Newfound Security Breach Law in the State of Florida
Fla. Stat. § 501.171 is a security breach notification law that was passed in the U.S. state of Florida in 2014. Prior to the enactment of Fla. Stat. § 501.171 in 2014, the state of Florida had yet to pass any legislation pertaining to security breaches. To this point, the law establishes the protocol that individuals, businesses, and organizations are required to follow should a security breach take place. Furthermore, the law also sets forth the punishments that can be imposed against parties that fail to comply with the provisions of the law as it relates to the handling of security breaches and related incidents.
How is a security breach defined under Fla. Stat. § 501.171?
Under Fla. Stat. § 501.171, a security breach is broadly defined as “the unauthorized access of data in electronic form containing personal information.” Conversely, the “good-faith access of PI by an employee or agent of the Entity is not a breach of the security of the system, provided the information is not used for a purpose unrelated to the business or subject to further unauthorized use.” Moreover, as it concerns the scope and applicability of the law, Fla. Stat. § 501.171 is applicable to any “sole proprietorship, partnership, corporation, trust, estate, cooperative, association, or other commercial entity that acquires, maintains, stores, or uses personal information.”

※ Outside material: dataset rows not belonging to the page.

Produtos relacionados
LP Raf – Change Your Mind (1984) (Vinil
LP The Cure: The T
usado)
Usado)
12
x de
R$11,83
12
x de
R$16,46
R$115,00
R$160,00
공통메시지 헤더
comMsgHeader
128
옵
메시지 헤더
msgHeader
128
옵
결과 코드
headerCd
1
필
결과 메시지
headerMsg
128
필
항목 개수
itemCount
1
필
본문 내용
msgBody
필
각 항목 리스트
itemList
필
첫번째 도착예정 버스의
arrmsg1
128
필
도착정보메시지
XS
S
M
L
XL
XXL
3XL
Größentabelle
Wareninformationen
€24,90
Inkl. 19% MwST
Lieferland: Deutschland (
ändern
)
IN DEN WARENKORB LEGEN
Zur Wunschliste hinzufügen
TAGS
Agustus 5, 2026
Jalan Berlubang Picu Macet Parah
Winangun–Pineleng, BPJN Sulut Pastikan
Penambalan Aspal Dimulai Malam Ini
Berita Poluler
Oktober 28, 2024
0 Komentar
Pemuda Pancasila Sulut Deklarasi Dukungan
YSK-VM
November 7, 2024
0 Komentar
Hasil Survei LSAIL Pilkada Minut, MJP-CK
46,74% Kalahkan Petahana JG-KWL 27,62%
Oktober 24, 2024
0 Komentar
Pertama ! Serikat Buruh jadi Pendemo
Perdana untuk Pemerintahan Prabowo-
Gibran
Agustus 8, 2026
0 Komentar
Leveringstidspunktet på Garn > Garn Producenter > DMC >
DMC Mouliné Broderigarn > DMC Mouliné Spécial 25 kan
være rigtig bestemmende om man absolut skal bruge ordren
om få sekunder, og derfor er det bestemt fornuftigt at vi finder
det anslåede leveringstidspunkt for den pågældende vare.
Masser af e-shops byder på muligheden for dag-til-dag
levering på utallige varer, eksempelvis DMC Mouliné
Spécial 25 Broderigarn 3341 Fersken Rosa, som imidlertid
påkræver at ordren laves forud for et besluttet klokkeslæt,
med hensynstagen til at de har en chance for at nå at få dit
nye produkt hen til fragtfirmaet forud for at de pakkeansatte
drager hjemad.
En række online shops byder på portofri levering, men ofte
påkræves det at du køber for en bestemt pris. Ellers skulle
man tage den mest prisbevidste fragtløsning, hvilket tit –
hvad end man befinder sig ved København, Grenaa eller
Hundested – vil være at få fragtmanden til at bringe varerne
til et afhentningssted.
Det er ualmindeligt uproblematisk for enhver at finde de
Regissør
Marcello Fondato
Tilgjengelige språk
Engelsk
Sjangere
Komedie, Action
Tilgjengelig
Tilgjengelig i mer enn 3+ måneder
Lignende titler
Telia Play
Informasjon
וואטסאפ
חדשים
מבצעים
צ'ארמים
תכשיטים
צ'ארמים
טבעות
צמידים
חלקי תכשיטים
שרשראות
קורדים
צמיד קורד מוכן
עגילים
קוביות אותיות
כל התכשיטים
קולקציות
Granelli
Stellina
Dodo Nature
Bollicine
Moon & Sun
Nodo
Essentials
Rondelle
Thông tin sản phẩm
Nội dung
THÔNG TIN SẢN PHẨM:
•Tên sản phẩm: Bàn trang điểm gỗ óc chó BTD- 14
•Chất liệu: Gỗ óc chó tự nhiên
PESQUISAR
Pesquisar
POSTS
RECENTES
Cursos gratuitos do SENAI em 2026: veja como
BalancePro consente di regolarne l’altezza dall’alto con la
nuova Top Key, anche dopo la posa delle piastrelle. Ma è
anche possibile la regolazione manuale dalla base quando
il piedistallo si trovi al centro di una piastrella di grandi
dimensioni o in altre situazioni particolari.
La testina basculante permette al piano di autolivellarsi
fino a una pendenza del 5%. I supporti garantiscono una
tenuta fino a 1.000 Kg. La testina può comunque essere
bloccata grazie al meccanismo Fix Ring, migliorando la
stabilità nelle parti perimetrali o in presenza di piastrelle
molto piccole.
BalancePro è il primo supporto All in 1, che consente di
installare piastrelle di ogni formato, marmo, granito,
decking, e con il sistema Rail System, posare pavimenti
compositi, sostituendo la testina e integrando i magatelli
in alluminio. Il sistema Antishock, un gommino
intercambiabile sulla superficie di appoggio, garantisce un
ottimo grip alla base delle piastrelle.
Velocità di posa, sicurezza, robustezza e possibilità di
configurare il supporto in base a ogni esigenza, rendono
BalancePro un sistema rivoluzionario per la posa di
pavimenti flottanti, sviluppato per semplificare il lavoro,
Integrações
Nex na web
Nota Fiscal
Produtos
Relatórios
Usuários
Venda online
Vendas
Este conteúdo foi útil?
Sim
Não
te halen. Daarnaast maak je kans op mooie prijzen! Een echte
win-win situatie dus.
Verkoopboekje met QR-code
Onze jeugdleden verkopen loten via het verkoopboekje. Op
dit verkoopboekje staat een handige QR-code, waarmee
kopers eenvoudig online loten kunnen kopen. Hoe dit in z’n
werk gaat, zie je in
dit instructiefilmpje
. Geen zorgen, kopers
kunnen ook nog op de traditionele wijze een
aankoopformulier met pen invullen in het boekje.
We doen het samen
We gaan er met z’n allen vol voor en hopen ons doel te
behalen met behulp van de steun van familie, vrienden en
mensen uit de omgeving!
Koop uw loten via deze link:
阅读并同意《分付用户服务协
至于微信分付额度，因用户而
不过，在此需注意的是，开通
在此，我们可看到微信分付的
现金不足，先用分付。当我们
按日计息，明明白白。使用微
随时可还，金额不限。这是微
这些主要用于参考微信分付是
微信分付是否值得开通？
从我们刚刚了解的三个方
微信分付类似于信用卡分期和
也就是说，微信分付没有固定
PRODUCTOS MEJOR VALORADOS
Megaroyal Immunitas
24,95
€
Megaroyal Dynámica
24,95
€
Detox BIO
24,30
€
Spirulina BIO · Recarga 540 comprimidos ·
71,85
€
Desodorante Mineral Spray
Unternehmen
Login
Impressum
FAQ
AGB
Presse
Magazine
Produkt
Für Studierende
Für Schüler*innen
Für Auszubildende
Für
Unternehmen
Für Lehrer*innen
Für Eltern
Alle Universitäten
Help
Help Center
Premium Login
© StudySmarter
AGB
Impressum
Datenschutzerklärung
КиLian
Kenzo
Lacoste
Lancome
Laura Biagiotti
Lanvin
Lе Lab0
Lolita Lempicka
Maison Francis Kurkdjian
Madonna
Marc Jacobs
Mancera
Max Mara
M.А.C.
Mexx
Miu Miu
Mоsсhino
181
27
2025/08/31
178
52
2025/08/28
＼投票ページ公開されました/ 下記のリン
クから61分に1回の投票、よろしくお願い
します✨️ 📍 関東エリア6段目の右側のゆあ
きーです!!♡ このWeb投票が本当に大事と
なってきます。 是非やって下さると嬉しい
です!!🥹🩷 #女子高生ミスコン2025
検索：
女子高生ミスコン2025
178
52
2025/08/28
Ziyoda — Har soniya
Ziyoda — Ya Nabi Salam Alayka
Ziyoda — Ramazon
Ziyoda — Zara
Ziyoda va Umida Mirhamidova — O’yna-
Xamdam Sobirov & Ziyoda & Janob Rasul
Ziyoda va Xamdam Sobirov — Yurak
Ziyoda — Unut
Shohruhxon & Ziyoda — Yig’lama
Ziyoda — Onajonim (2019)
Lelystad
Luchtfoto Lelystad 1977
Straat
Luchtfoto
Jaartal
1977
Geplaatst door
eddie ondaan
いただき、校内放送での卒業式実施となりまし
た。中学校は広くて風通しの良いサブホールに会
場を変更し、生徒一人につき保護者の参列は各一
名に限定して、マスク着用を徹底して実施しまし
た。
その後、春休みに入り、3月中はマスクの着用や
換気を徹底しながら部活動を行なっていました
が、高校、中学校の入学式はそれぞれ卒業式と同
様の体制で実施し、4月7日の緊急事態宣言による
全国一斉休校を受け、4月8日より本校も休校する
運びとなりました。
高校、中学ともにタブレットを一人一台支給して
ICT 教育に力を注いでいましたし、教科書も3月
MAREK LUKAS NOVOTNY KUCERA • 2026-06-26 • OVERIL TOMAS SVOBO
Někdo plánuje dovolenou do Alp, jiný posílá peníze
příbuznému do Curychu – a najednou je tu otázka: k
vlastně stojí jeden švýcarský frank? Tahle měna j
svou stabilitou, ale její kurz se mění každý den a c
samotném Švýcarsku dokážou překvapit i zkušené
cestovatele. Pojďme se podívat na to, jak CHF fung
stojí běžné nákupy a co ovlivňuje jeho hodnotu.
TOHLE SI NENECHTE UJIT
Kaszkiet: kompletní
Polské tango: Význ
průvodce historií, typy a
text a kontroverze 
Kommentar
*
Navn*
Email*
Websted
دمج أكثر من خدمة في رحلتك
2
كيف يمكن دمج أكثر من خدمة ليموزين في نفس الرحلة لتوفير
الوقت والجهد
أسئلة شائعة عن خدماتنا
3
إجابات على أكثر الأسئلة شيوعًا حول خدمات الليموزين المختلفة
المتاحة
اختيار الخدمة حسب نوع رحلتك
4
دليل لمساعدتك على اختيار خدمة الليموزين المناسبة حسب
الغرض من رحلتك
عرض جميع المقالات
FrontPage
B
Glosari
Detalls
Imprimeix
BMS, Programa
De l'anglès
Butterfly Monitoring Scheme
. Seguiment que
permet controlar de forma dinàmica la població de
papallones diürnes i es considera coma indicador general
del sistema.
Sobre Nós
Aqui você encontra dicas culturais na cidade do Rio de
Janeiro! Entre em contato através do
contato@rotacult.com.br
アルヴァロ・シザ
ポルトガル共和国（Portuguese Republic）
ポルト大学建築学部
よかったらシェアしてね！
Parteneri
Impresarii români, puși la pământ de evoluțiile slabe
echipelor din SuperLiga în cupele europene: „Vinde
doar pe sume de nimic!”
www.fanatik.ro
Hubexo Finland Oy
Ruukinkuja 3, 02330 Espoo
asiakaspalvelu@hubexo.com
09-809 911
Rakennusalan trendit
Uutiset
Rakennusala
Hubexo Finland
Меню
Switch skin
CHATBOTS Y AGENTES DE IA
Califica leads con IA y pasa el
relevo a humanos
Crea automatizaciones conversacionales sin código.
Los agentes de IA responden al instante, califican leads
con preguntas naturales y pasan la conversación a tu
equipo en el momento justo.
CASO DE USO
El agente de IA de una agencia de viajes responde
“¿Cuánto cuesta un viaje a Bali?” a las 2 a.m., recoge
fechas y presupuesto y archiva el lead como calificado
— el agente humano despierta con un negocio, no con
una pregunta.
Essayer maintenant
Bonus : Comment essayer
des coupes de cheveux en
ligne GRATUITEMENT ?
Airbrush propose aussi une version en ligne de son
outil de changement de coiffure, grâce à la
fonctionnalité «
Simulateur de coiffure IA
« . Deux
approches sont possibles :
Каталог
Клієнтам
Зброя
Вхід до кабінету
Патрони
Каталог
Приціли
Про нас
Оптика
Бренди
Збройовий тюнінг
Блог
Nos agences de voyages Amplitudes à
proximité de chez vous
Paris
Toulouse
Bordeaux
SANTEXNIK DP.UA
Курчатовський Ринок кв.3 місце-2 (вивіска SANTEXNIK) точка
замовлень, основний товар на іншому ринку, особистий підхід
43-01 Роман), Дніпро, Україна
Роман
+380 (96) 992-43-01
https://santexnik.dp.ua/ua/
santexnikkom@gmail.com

What are the security breach notification requirements under Fla. Stat. § 501.171?
Under Fla. Stat. § 501.171, a business entity that experiences a security breach is required to provide notification to all affected residents within the state, as well as the Department of Legal Affairs and the three major credit bureaus within the U.S., in instances where a security breach affects more than 500 or 1000 residents within the state, respectively. To this end, security breach notifications that are provided to residents within Florida must include the following information:
- The approximate, estimated, or estimated range of dates upon which the security breach occurred.
- A description of the types of personal information that could be or have been disclosed as a result of the breach.
- Contact information that affected individuals can use to contact the affected entity for the purpose of obtaining further information concerning the breach.
Alternatively, data breach notices that are provided to the Florida Department of Legal Affairs must also contain the following information:
- A synopsis of the events that caused the security breach.
- The number of residents within Florida that have or could potentially be affected by the security breach.
- Any services that the affected entity is offering to Florida residents concerning the security breach, as well as for instructions on how to take advantage of said services.
- The contact information that affected consumers can use to contact an employee or agent within the affected entity for the purpose of obtaining additional information concerning the breach, including their name, telephone number, physical address, and email address.
- A copy of the notice is required for affected individuals, or an explanation of the other actions taken to give notice to affected individuals.
What types of personal information are protected under Fla. Stat. § 501.171?
Under the provisions of Fla. Stat. § 501.171, the following data elements are legally protected in the event that a security breach takes place, in combination with a Florida resident’s first name or first initial and last name:
- Social security numbers.
- Driver’s license and identification card numbers, passport numbers, military identification numbers, other any other form of identification number issued in accordance with a government document used to verify identity.
- Usernames and email addresses, as well as any associated passwords, security questions, or security question answers that could be used to permit access to an individual’s online account.
- Financial account numbers and credit and debit card numbers, as well as any associated passwords, security codes, or access codes that could be used to permit entry into an individual’s financial account.
- Information concerning a Florida resident’s medical history, mental or physical conditions, or a treatment or health diagnosis made by a healthcare professional.
- Health insurance policy numbers and subscriber identification numbers, as well as any other unique identifiers that could be used by a healthcare provider to identify an individual.
What are the penalties for violating Fla. Stat. § 501.171?
In terms of the enforcement of the law, the provisions laid out in Fla. Stat. § 501.171 are enforceable by the Florida attorney general. As such, the Florida attorney general has the authority to impose penalties against entities within the state that are found to be in violation of the law. Such punishments include a monetary fine of up to $500,000, including a $1,000 fine for each day in which a security breach goes unreported, as well as a fine of up to “$50,0000 for each 30-day period or portion therefore for up to 180 days.” What’s more, violations of Fla. Stat. § 501.171 are also considered to be unfair and deceptive trade practices under other applicable legislation within the state.
Despite the fact that the state of Florida was one of the last states within the U.S. to enact legislation concerning the regulation of security breaches, the provisions set forth in the law prodigy residents of the state with a substantial amount of protection as it pertains to such occurrences. As a monetary fine of up to $500,000 is extremely high, even in the context of comprehensive data protection legislation, business entities within Florida will be faced with steep penalties should they fail to comply with the law. As such, residents can have the peace of mind in knowing that they have the legal means to protect themselves should any of their personal information become compromised during the course of a security breach.